Random thoughts on the British bombs

1) If one were to think of the War on Terror as a game, the recent bomb incidents would have to be scored as 2.5 points for the British, .5 for the terrorists. Of three bombs, two were discovered and disarmed and the third was rather ineffective. Further, the capture of two of the bombs intact and the two would-be bombers in Glasgow set up the British for some serious advantages in rounding up the rest of the bombers.

Unfortunately, it isn’t a game and score isn’t kept in any rational fashion. In the eyes of the media and many other people, only the terrorists’ points count, so the fact that one of their attacks sort of succeeded means that this is considered an overall loss for the British.

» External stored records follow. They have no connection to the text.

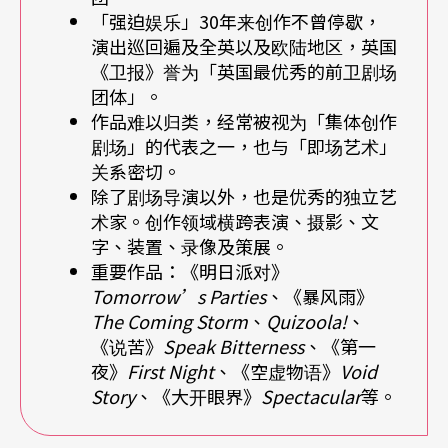
以此为背景，艾契尔在就读艾克赛特大学期间和其
「强迫娱乐」30年来创作不曾停歇，
他五个同学一起组成「强迫娱乐」剧团，并且担任
演出巡回遍及全英以及欧陆地区，英国
《卫报》誉为「英国最优秀的前卫剧场
其艺术总监和导演；如今经过快卅个年头，六个人
团体」。
依然如往昔紧密地一起生活和创作。有趣的是，这
作品难以归类，经常被视为「集体创作
个英国最重要的前卫剧团称呼自己为「由六个艺术
剧场」的代表之一，也与「即场艺术」
关系密切。
家所组成」的团体；如此回避、拒绝传统剧场里的
除了剧场导演以外，也是优秀的独立艺
身分和职位标签，清楚反映了在艾契尔的带领下，
术家。创作领域横跨表演、摄影、文
字、装置、录像及策展。
「强迫娱乐」的创作方式与传统剧场大相径庭的特
重要作品：《明日派对》
色。
Tomorrow’s Parties
、《暴风雨》
The Coming Storm
、
Quizoola!
、
不从既有的文本出发，以「共同分享和拥有」创作
《说苦》
Speak Bitterness
、《第一
夜》
First Night
、《空虚物语》
Void
素材为原则，「强迫娱乐」有时从一个概念、一个
Story
、《大开眼界》
Spectacular
等。
问题、一条规则或一次与观众的互动经验来展开排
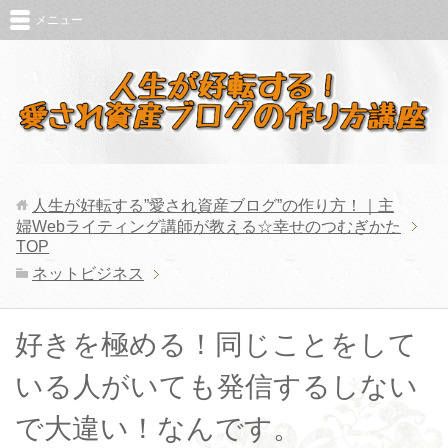
メニュー
人生が好転する”愛され資産ブログ”の作り方！｜主
婦Webライティング講師が教える☆幸せのつむぎかた
TOP
ネットビジネス
好きを極める！同じことをして
いる人がいても発信するしない
で大違い！なんです。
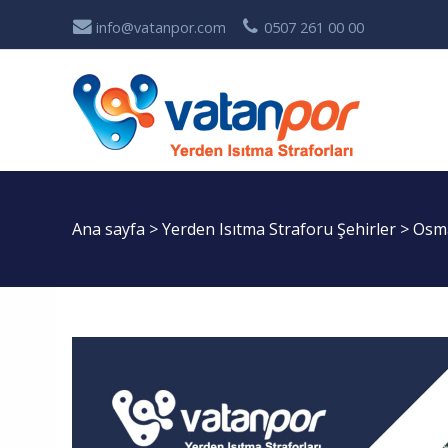
info@vatanpor.com
0507 261 00 00
Ana sayfa
>
Yerden Isıtma Straforu Şehirler
>
Osma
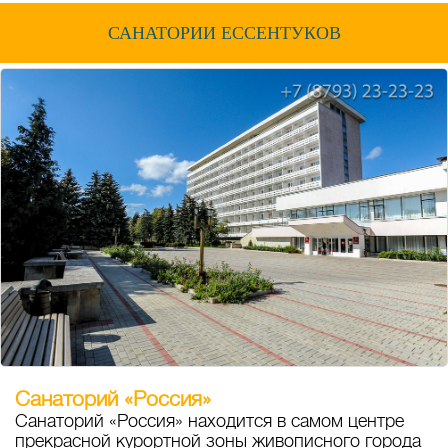
САНАТОРИИ ЕССЕНТУКОВ
Санаторий «Россия»
Санаторий «Россия» находится в самом центре
прекрасной курортной зоны живописного города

2) Once again, the biggest element involved in stopping a horrific terrorist attack hasn’t been the consciences of the terrorists or the actions of the authorities or even good intelligence, but astonishingly good luck by the authorities and incompetence of the terrorists. Much like the Millennium Bombing plot , the first World Trade Center attack, and countless other examples, we’ve been far more lucky than good in the war.

And for the most part, that’s been sufficient. This is the kind of war where we can thwart 999 plots, fail to stop one, and have it perceived as a complete defeat.

3) As far as I can tell, the only identification of the bombers has been descriptions of them as “Asian.” Does anyone seriously think that they might be Hong Kong natives feeling betrayed by the British turning them back over to Communist China? Buddhist monks? Faluun Gong members protesting their treatment by the Communist Chinese? Burned-out Japanese salarymen? Angered descendants of Korean “comfort women?” Taiwanese seeking recognition as an independent nation? Cambodians seeking the return of the Khmer Rouge?

Nah. In Great Britain, “Asian” includes Pakistanis — one of the largest ethnic groups there. And it has become, by extension, inclusive of most people from Muslim nations.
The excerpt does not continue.